The music of Mark Andre is like Beethoven's late quartets as compared to the heroic middle symphonies of his most obvious forebears, Grisey and Lachenmann. Any sense of compromise that comes from externality has already been abrogated in this music, its place filled with internalised, dilated, unfolding thought.
In fact his music – which is utterly compelling – shares as much with the hyper-timbral sensitivities of the English saxophonist John Butcher, or the lower-case sound of Taku Sugimoto, as it does with Grisey or Sciarrino or Saariaho or any other obvious 'art' models. It combines the micro-tonality of Grisey and the so-called musique concrète instrumentale of Lachenmann with a bewildering attention to detail; precise notations for things like the pressure of the bow on the strings and the many inner gradations of a minor third choreograph an aesthetic of complexity that infuses the whole experience of the music-its performance, analysis and audition equally-with an extraordinary charge. This micro-management of the poietic space of the music collides with grander aesthetic notions of looking inside experiences and actions for a deeper truth, resulting in music that is formally and poetically enticing.
In durch, the first of the four pieces on the disc, saxophone, piano and percussion blend together in music made seemingly entirely out of the multifaceted factof muted sound. Each instrument continuously adds slender new colours to the sympathetic discussion; the piano writing for example leans heavily on damped, plucked strings very much in the vein of Sciarrino's Nocturnes. The music is usually calm and gentle, though a threatening undertow always intimidates the surface. High, swirling partials appear occasionally: these are strangely of a piece with the mute tones from below. All three players of Trio Accanto excel here, with the middle-positioned saxophone of Marcus Weiss always appearing rightly as a conduit for the richer sounds of his companions. When he sets off the vibrations of the gongs and the resonances of the interior of the piano transcendence manifests itself. It is hard to imagine a different, or another, performance of this piece. …zu… for string trio (the players come from the excellent ensemble recherche, as they do for the rest of the disc) is equally involving, though the more homogenised parameters necessarily lead to a concentration of timbral, and dialectic (this field is always strong in this music that whittles away artificial distinctions for a genuine head-to-head of meaning between sounds) tension. Scraped synthetic core replaces damp study, without a loss of stride. We are surrounded by the sensation of physical contact here; the bows on the strings feel like hands reaching out and gently smothering our ears with their pale and desperate glissandi.

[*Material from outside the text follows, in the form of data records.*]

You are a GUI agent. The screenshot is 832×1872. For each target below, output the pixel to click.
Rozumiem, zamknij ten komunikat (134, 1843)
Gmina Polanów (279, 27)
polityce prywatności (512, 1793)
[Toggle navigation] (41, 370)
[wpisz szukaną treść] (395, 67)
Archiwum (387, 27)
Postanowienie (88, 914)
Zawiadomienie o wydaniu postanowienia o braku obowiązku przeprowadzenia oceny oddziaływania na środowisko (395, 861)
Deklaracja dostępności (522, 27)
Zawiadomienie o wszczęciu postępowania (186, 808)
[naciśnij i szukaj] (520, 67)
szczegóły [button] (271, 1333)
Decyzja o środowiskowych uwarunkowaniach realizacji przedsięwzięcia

….in for bass clarinet is sparer than the preceding music. Gestures are pared down to a minimum, with each micro movement appearing charged, and utterly necessary. The music is communicative, fervent and ardent, unusually so for such an intellectualised, formal construction. Each time Shizuyo Oka lets out one of the recurrent, restive high tones (there is an identifiable ceiling to the sound) the surrounding pent-up repression and aggression becomes piercingly qualified. Oka also brings a lovely liquid articulation to some of the low-lying arabesques. Tension is maintained throughout the interpretation.

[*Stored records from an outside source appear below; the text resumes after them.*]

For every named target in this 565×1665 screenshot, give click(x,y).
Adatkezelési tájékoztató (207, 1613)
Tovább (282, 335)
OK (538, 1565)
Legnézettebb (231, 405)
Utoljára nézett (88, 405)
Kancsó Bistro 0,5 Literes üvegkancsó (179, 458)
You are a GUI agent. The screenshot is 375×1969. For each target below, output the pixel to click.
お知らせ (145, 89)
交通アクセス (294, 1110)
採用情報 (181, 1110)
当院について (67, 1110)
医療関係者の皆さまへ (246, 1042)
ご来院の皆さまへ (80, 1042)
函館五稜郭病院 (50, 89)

….als…II for bass clarinet, piano, cello and live electronics concludes the disc. Like the opener durch it is an extended consideration (18 minutes compared to the opener's 16-and-a-half) of concentrated emotion, wrought in terms of dense timbral and rhetorical intensity (even if it is largely quiet). Here the three instrumentalists are placed in a triangle around the audience, with speakers placed likewise around the hall for the fourth musician to spread out the last layer of sound. Like the other works …als… has a biblical origin, in this case a passage from Revelations (Andre isolates the …when… from the quotation that deals with silence in heaven), though the profound silence of the work can of course be enjoyed independent of its inspiration. In many ways …als… is a sort of summation of the foregoing: the thudding and thrilling dullness of the prepared piano (plasticine on the strings creates the damping effect), the fragmented multiphonics of the bass clarinet, and the scraping immediacy of the cello all correspond to details of the earlier works. Here though the electronics add a further level of definition to the sound; the already alienated and estranged hyper-texture of different timbres becomes even more darkly tumescent when transmogrified electronically. This work in one sense feels capricious, yet in another feels purposeful and precise, just as the fiercely unwavering focus of groups of capable improvising musicians always feels also as if it may break down, thrillingly, at any point. Andre's achievement is that he manages to create this sort of tension by the means of notation that is hieratic, and philosophically archaic. The performers are equal partners in this; without their local variances and intuited diminutions the music would appear shallow and machine-like. To their great credit, it actually appears fluid, tense, and dramatic.
Mark Andre's music is as old as time, and it seemingly stands outside of time, of civilisation even, as only the most resolved and commanding third-ear music can. It is a gift, rather than an acquisition. My cat even seemed rapt.